• WHAT IS REQUIRED:
Each record that follows should be repeated exactly, minus any images.
Segment Open
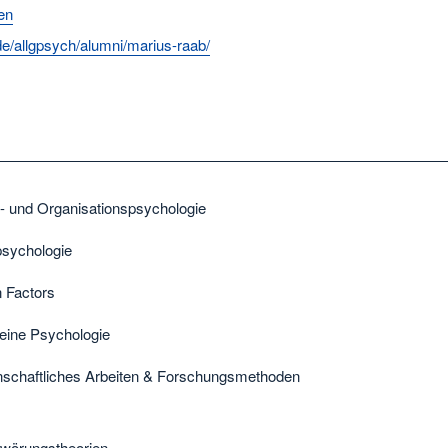
en
e/allgpsych/alumni/marius-raab/
s- und Organisationspsychologie
psychologie
 Factors
eine Psychologie
schaftliches Arbeiten & Forschungsmethoden
wörungstheorien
Segment Closed
• RESULT BELOW:
en
e/allgpsych/alumni/marius-raab/
s- und Organisationspsychologie
psychologie
 Factors
eine Psychologie
schaftliches Arbeiten & Forschungsmethoden
wörungstheorien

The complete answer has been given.